Dear Hedge Funds: This Is Who Is Responsible For Your Deplorable Returns

Over the past several years we have repeatedly stated that despite protests to the contrary, the single biggest factor explaining the underperformance of the active community in general, and hedge funds in particular, has been the ubiquitous influence of the Fed and other central banks over the capital markets. 

Specifically, back in October 2015, we wrote that "as central planning has dominated every piece of fundamental news, and as capital flows trump actual underlying data (usually in an inverse way, with negative economic news leading to surging markets), the conventional asset management game has been turned on its head. We have said this every single year for the past 7, and we are confident that as long as the Fed and central banks double as Chief Risk Officers for the market, "hedge" funds will be on an accelerated path to extinction, quite simply because in a world where a central banker's money printer is the best and only "hedge" (for now), there is no reason to fear capital loss - after all the bigger the drop, the greater the expected central bank response according to classical Pavlovian conditioning."

Several years later, Goldman Sachs confirms that we were correct.

In a note released overnight by Goldman's Robert Boroujerdi titled "An Rx for Active Management" and which seeks to explain the now chronic underperformance of the "smart money", the Goldman analyst says he has identified two key considerations impacting the performance of actively managed equity funds including 1) the nature of market regimes and 2) behavioral tendencies of portfolio managers.

Among the various considerations described by Goldman, both market and behavioral, chief among which the observation that alpha is cyclical and that "there have been 4 distinct alpha cycles since 1990, with prior periods of persistent alpha (1990-94; 2000-09) each followed by a respective period of underperformance (1995-99; 2010-2016)"...

... the smoking gun in the report was the admission that "QE has been a headwind… Low Rates, Low Vol, Low Dispersion -> Low Alpha."

And the punchline: in a slide titled "A word on QE: Does Active Have A QE Hangover", the simple answer is: yes.
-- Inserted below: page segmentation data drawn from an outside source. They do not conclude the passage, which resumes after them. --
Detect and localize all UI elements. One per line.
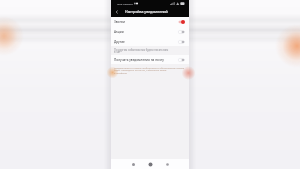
- button[interactable]: Звонки: [111, 17, 189, 27]
- button[interactable]: Другие: [111, 37, 189, 46]
- staticText: По другим событиям мы будем писать вам в…: [114, 48, 186, 54]
- staticText: Настройка уведомлений: [125, 9, 168, 14]
- staticText: Акции: [114, 30, 124, 34]
- button[interactable]: Главный экран: [146, 160, 154, 168]
- button[interactable]: Получать уведомления на почту: [111, 55, 189, 64]
- button[interactable]: Акции: [111, 27, 189, 37]
- button[interactable]: Назад: [129, 160, 137, 168]
- staticText: Мой самокат: [117, 2, 133, 5]
- button[interactable]: Назад: [111, 6, 122, 17]
- button[interactable]: Недавние: [163, 160, 171, 168]
- staticText: Другие: [114, 40, 125, 44]
- staticText: Получать уведомления на почту: [114, 58, 164, 62]
- staticText: Уведомления о новых сообщениях и обновле…: [114, 66, 187, 75]
- staticText: Звонки: [114, 20, 126, 24]
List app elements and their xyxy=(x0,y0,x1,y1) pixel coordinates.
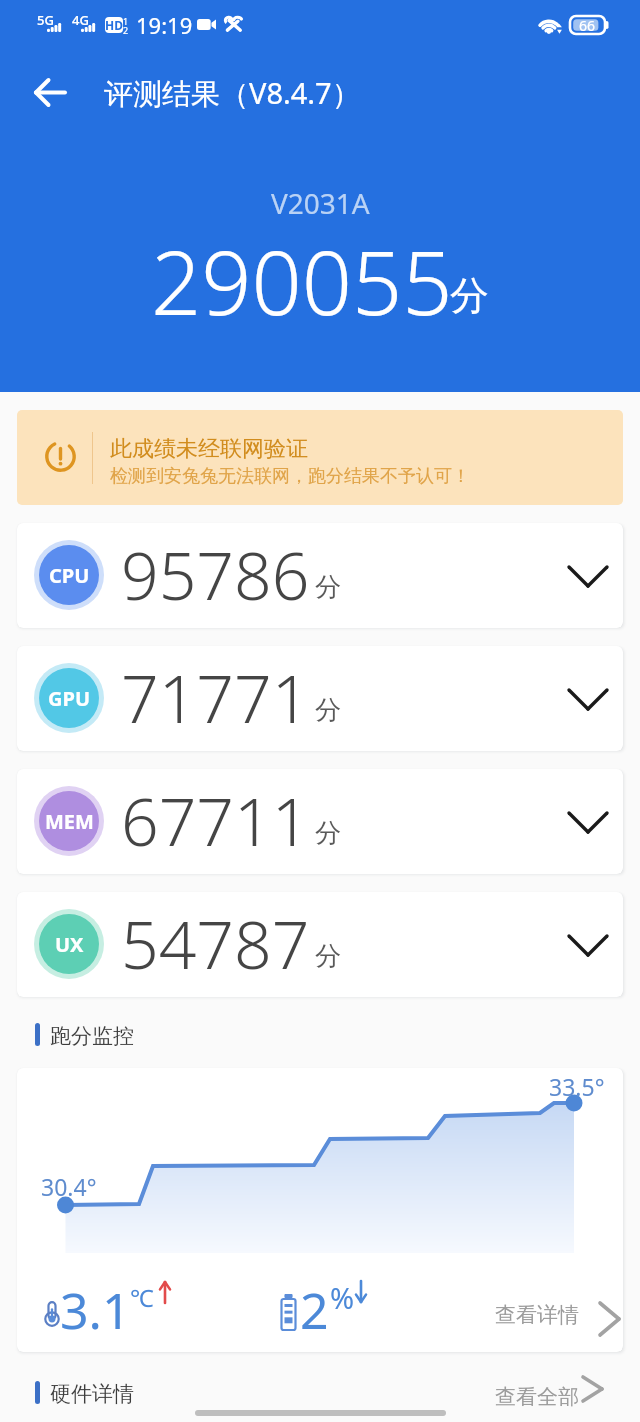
staticText: 19:19 xyxy=(136,10,193,40)
staticText: 分 xyxy=(315,694,341,727)
staticText: 5G xyxy=(37,11,54,29)
staticText: 30.4° xyxy=(41,1171,97,1202)
staticText: 检测到安兔兔无法联网，跑分结果不予认可！ xyxy=(110,465,470,488)
button[interactable]: GPU xyxy=(17,646,623,751)
staticText: HD xyxy=(105,17,123,33)
staticText: GPU xyxy=(48,685,91,712)
staticText: 1 xyxy=(123,15,129,27)
staticText: 3.1 xyxy=(60,1276,131,1344)
staticText: 评测结果（V8.4.7） xyxy=(104,73,361,113)
staticText: CPU xyxy=(49,562,90,589)
button[interactable]: 30.4° xyxy=(17,1068,623,1352)
staticText: 查看详情 xyxy=(495,1302,579,1328)
staticText: 33.5° xyxy=(549,1071,605,1102)
staticText: 分 xyxy=(450,271,489,320)
button[interactable]: Expand CPU xyxy=(558,546,618,606)
staticText: 跑分监控 xyxy=(50,1023,134,1049)
staticText: 66 xyxy=(579,16,596,34)
button[interactable]: Back xyxy=(22,64,78,120)
button[interactable]: UX xyxy=(17,892,623,997)
staticText: ℃ xyxy=(130,1281,154,1314)
staticText: 54787 xyxy=(121,898,310,988)
button[interactable]: Expand GPU xyxy=(558,669,618,729)
button[interactable]: 查看详情 xyxy=(483,1282,613,1340)
staticText: % xyxy=(330,1278,355,1317)
staticText: MEM xyxy=(45,808,94,835)
staticText: 95786 xyxy=(121,529,310,619)
staticText: 此成绩未经联网验证 xyxy=(110,435,308,463)
button[interactable]: 查看全部 xyxy=(466,1364,618,1390)
staticText: V2031A xyxy=(271,184,370,222)
staticText: 查看全部 xyxy=(495,1384,579,1410)
staticText: 71771 xyxy=(121,652,310,742)
button[interactable]: Expand MEM xyxy=(558,792,618,852)
staticText: 4G xyxy=(72,11,89,29)
staticText: 290055 xyxy=(151,221,453,341)
staticText: 分 xyxy=(315,940,341,973)
staticText: UX xyxy=(55,931,84,958)
button[interactable]: 此成绩未经联网验证 xyxy=(17,410,623,505)
button[interactable]: MEM xyxy=(17,769,623,874)
button[interactable]: Expand UX xyxy=(558,915,618,975)
staticText: 分 xyxy=(315,571,341,604)
staticText: 硬件详情 xyxy=(50,1381,134,1407)
button[interactable]: CPU xyxy=(17,523,623,628)
staticText: 2 xyxy=(123,24,129,36)
staticText: 2 xyxy=(300,1276,329,1344)
staticText: 分 xyxy=(315,817,341,850)
staticText: 67711 xyxy=(121,775,310,865)
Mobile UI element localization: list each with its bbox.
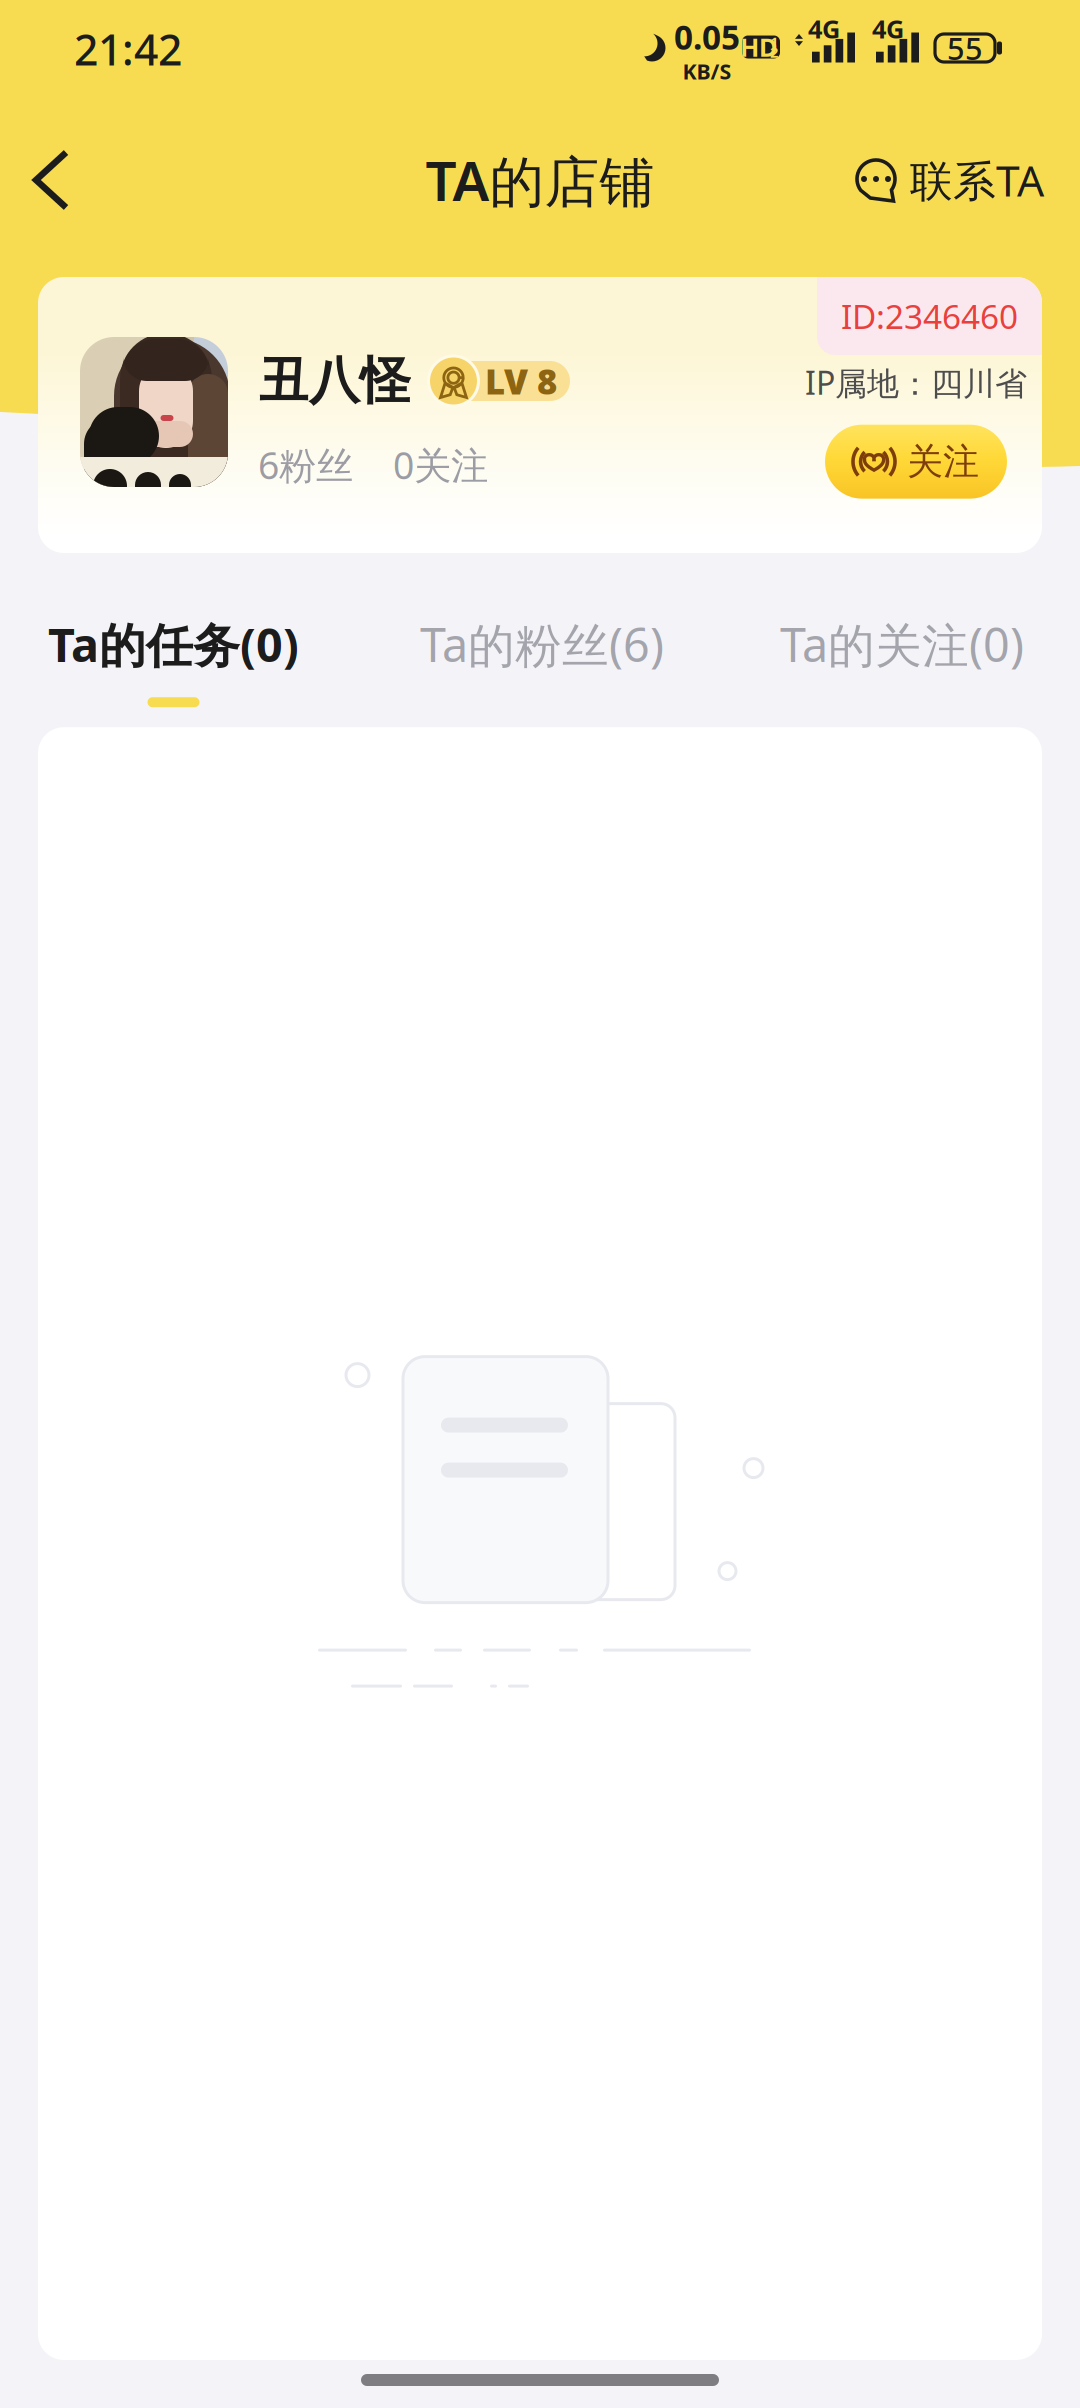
staticText: LV 8 — [485, 358, 557, 404]
staticText: IP属地：四川省 — [805, 361, 1027, 404]
staticText: 关注 — [907, 440, 979, 484]
staticText: 2 — [770, 42, 778, 62]
button[interactable]: Ta的粉丝(6) — [420, 613, 780, 675]
button[interactable]: Back — [0, 120, 106, 222]
staticText: 0.05 — [674, 15, 740, 59]
button[interactable]: 联系TA — [856, 121, 1080, 221]
staticText: 丑八怪 — [258, 350, 411, 412]
staticText: HD — [740, 30, 778, 64]
staticText: 21:42 — [74, 21, 182, 77]
staticText: Ta的关注(0) — [780, 613, 1024, 675]
staticText: 联系TA — [910, 152, 1044, 208]
staticText: 4G — [872, 12, 904, 46]
button[interactable]: 关注 — [825, 425, 1007, 499]
staticText: 6粉丝 0关注 — [258, 440, 488, 490]
staticText: 4G — [808, 12, 840, 46]
staticText: KB/S — [682, 57, 732, 85]
staticText: ID:2346460 — [841, 294, 1018, 338]
staticText: 55 — [947, 28, 983, 68]
button[interactable]: Ta的关注(0) — [780, 613, 1040, 675]
staticText: Ta的任务(0) — [48, 613, 299, 675]
staticText: TA的店铺 — [426, 144, 654, 216]
staticText: 1 — [770, 32, 778, 52]
staticText: Ta的粉丝(6) — [420, 613, 664, 675]
button[interactable]: Ta的任务(0) — [48, 613, 420, 707]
He makes three main points:  

The slide in full:

Ironically, it has been the hedge fund community which during the current decade has been among the most vocal supporters of first Bernanke and then Yellen, and QE in general. Meanwhile, as central banks "saved" markets, they unleashed the passive, ETF revolution which is the real "great rotation", as every weeks sees tens of billions in funds shifted from hedge funds and other active managers to low-cost passive alternatives.

What can fix this abnormal market state? Here the answer is also straightforward: a market crash.

As Goldman shows, active investing lags in up markets and outperforms but only in down markets:

  • Market upside vs. downside capture for actively managed mutual funds is not symmetric.
  • In “up markets” (SPX 1-month return +2% or more), the median active manager underperforms the market by approximately 20bps, on average.
  • However, in “down markets” (SPX -2% or more), actively managed funds have outperformed their benchmark by nearly 40bps, on average.
  • In the two most significant drawdowns since 1990 (Sept. 2000 – Sept. 2002) and (Nov 2007 – Feb 2009), the median long-only active manager was able to cushion downside and outperform the market.

Which brings us to a conclusion we have stated repeatedly on many previous occasions: while hedge funds, especially established ones with significant AUM, find the current status quo relatively comfortable - after all they get to clip their management fees year after year (forget the "performance" upside), extrapolating current trends in central-bank dominated markets would eventually lead to "active" extinction, and the complete domination of ETF-based and other low-cost passive strategies. Furthermore, taken to its thought experiment extreme, a situation in which there is only passive management would guarantee that the next market crash would be truly unprecedented with few hedge funds there to hunt for bargains.

Ironically, the only event that can break this sequence of events would be a market crash, one which finally ends the current pernicious equilibrium and resets the capital markets. For that to happen however, both the Yellen and now Trump put would have to be eliminated. And that, as the past 8 years have shown, is easier said than done. For the sake of hedge funds and their dwindling assets under management, however, they better fund a way and soon.